## Your assignment
From the entries below, copy every line holding the word "progressElement".

──────────

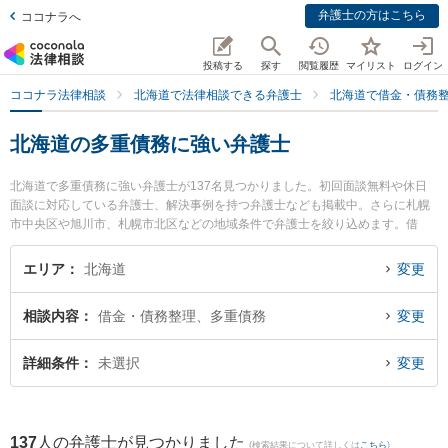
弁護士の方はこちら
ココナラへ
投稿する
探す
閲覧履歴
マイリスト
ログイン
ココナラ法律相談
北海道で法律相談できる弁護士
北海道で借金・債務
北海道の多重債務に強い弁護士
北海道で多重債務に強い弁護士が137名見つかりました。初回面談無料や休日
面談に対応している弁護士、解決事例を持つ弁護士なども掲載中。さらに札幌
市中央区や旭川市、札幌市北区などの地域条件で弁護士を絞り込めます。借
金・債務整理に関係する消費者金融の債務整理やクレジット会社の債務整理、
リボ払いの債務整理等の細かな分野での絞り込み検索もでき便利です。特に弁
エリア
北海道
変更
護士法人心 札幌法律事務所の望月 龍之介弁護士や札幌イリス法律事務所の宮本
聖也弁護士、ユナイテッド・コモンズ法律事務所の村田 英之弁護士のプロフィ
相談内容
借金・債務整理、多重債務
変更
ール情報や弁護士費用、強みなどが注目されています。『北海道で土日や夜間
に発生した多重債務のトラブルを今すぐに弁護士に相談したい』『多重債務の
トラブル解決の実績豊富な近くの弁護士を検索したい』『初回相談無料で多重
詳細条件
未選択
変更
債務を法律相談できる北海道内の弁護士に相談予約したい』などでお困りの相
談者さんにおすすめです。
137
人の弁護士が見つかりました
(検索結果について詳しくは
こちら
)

──────────

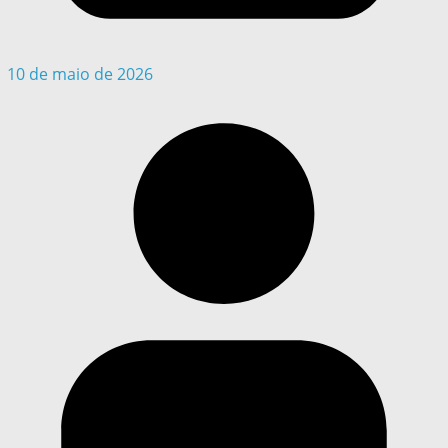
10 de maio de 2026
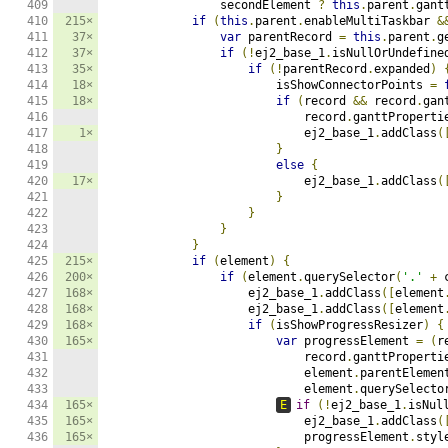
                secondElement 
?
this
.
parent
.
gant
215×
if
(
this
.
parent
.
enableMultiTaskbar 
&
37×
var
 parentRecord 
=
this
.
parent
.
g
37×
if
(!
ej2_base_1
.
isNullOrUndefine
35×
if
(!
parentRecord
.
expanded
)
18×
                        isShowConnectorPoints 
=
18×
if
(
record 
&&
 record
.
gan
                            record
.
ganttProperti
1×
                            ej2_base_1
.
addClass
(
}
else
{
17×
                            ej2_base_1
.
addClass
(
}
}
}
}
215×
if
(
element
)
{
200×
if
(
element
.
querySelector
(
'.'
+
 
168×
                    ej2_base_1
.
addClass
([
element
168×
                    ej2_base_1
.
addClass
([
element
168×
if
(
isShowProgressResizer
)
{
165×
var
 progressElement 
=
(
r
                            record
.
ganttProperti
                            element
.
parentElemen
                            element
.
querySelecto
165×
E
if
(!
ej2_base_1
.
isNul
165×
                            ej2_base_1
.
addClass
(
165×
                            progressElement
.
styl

──────────

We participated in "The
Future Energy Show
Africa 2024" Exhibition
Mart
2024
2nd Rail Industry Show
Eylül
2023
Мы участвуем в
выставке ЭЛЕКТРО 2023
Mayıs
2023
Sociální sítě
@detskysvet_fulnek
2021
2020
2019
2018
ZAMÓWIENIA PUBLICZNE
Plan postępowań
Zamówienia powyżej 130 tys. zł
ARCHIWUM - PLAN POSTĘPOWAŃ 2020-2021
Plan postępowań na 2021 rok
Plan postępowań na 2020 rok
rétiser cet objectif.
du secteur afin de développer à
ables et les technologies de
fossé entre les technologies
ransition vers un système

──────────

## Answer for this exercise
 progressElement 
                            progressElement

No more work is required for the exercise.